Századok – 2013
KÖZLEMÉNYEK - Blazovich László: Az öröklési jog a középkori jogkönyvekben és a városi gyakorlatban II/411
432 BLAZOVICH LÁSZLÓ LAW OF INHERITANCE IN THE MEDIEVAL LAW BOOKS AND IN THE URBAN PRACTICE by László Blazovich (Summary) Since property and its practical manifestations (movable, immovable), as well its ownership, and one form of its transfer, namely inheritance, constitute one of the foundations of any human society, medieval lawbooks contain as a matter of fact prescriptions with regard to them. In the first part of the present study the author examines the rules of inheritance in the Saxon and Swabian Mirrors and in the Summa legum Raymundi. He comes to the conclusion that the forms of inheritance exclusively based on kinship, which dominates the Saxon Mirror, were first modified by the Church with the introduction of the part of the soul, while later it was the emergence of testamentary alongside legal inheritance which broke a new hole in the wall of closed kinship inheritance.

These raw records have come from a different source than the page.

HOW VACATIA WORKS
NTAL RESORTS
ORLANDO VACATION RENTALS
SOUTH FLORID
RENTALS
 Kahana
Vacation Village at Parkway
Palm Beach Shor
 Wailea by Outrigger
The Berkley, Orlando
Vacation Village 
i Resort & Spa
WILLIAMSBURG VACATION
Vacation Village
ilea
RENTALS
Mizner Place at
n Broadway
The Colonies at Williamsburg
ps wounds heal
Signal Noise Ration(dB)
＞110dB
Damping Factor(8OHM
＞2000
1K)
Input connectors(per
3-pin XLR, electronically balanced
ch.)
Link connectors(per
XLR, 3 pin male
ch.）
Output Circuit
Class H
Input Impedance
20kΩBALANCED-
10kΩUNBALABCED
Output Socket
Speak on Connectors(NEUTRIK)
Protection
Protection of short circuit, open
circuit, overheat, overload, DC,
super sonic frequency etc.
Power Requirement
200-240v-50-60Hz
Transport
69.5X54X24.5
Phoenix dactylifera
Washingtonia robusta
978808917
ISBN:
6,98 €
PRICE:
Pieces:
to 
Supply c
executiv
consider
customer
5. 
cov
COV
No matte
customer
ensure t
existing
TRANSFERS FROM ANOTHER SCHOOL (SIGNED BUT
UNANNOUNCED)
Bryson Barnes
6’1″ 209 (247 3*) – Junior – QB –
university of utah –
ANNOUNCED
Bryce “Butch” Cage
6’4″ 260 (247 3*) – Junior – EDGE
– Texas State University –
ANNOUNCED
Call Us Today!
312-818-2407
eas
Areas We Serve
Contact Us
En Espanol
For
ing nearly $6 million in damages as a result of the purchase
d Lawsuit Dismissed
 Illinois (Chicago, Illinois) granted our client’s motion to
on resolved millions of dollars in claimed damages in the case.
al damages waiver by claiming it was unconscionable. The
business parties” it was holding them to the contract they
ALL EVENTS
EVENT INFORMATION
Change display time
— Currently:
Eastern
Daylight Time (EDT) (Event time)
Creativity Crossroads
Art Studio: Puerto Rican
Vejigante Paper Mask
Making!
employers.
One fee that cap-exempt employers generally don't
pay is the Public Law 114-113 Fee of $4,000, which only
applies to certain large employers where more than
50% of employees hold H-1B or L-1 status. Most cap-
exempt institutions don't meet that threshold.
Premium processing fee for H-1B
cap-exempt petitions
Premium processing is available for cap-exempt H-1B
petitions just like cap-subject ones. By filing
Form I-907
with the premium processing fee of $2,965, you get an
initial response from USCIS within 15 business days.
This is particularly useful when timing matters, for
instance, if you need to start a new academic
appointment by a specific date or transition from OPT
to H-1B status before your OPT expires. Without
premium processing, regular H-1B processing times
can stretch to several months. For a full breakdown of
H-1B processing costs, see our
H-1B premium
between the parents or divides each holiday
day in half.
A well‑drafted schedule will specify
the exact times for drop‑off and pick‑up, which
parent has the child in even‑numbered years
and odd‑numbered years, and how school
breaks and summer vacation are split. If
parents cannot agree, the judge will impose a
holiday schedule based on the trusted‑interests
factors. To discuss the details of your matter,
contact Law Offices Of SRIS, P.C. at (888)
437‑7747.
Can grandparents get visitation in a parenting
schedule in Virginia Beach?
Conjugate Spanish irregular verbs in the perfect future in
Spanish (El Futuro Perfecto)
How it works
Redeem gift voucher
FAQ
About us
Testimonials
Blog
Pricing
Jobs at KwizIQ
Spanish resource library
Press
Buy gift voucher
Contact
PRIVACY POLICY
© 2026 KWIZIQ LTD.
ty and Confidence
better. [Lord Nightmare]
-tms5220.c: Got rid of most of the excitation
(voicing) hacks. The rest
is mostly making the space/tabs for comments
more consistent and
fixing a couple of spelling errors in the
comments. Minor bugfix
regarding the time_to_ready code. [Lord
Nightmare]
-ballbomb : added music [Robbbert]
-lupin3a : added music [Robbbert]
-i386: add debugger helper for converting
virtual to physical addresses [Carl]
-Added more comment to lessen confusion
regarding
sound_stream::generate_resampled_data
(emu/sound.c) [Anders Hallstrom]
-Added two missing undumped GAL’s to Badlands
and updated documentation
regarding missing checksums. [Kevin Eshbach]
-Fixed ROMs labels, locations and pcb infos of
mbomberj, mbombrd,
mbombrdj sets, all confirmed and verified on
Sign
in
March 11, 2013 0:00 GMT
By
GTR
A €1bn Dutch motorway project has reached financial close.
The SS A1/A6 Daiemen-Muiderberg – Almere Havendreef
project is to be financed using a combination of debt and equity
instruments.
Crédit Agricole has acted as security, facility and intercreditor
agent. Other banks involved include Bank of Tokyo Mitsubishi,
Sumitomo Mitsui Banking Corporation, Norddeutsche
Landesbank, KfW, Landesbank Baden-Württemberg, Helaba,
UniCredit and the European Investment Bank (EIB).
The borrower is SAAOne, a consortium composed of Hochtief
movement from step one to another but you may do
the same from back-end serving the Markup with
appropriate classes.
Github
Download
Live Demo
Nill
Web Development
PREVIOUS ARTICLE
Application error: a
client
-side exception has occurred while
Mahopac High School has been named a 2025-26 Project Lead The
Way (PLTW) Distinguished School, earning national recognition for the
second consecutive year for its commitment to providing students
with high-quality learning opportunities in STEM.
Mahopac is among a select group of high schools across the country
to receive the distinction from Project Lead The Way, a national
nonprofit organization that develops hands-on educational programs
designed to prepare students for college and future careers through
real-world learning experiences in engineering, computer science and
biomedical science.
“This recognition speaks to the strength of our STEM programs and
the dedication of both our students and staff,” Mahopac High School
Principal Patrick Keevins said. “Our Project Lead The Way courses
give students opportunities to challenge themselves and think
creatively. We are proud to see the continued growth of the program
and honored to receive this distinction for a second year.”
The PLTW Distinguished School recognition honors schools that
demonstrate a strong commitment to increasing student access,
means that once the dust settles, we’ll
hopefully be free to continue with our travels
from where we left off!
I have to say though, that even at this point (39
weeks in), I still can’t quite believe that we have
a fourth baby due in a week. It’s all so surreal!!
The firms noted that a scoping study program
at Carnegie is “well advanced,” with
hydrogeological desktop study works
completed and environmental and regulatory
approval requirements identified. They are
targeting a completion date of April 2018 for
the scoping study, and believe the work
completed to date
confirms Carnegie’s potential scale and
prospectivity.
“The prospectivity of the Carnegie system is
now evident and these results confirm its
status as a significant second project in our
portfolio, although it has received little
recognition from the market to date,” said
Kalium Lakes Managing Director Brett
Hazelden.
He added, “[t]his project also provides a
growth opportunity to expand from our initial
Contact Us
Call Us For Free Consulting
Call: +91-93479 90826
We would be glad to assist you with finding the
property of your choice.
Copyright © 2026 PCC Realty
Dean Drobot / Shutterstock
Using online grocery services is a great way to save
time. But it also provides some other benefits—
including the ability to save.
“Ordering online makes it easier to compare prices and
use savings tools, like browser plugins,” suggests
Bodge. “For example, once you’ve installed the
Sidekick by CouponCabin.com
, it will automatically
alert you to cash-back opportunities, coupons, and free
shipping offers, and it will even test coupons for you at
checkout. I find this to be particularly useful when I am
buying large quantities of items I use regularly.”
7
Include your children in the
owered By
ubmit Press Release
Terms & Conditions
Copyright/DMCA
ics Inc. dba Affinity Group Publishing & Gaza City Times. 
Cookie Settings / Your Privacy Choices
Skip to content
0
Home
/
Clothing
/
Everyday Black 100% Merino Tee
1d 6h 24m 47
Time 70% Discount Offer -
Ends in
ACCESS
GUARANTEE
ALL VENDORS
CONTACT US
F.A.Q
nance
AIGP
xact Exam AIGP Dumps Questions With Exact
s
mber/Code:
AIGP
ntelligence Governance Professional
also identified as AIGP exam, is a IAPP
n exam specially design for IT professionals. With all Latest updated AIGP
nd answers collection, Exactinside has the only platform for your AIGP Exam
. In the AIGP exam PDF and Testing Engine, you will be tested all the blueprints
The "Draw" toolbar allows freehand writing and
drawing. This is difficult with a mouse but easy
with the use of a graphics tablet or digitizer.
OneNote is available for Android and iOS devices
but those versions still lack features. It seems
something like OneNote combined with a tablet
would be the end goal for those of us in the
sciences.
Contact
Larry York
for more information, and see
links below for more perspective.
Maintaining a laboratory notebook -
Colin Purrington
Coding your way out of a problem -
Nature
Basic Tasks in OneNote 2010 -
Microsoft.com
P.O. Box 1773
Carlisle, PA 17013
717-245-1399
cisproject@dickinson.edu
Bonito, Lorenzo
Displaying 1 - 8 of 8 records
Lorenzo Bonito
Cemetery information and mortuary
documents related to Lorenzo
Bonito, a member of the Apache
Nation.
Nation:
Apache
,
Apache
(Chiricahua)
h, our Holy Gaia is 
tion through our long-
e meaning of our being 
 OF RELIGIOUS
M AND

Regulations relating to the latter two already appear in the Swabian Mirror. Raymundus Parthenopeis, on the other hand, prescribed for urban dwellers four forms of testamentary inheritance alongside the legal one. These forms, as is proved by the examples cited, all appear in the testaments prepared at Pressburg and Sopron in the 15th and 16th centuries, where the burghers (male and female alike) could dispose of their property independently of the town's lord, the king. Their free will could only be limited by their family, kin and the town itself. The situation was different in the settlements under private lordship, where the tenant, as a sub-owner compared to the owner-in-chief, the lord, could only dispose of the right to use the land, and it was all he could bequeathe to his heirs. The hierarchy of subjection between lord and peasant had several intermediary shades, and the same was true in the case of peasant-burghers and their lords in the market towns, for which the author cites several examples.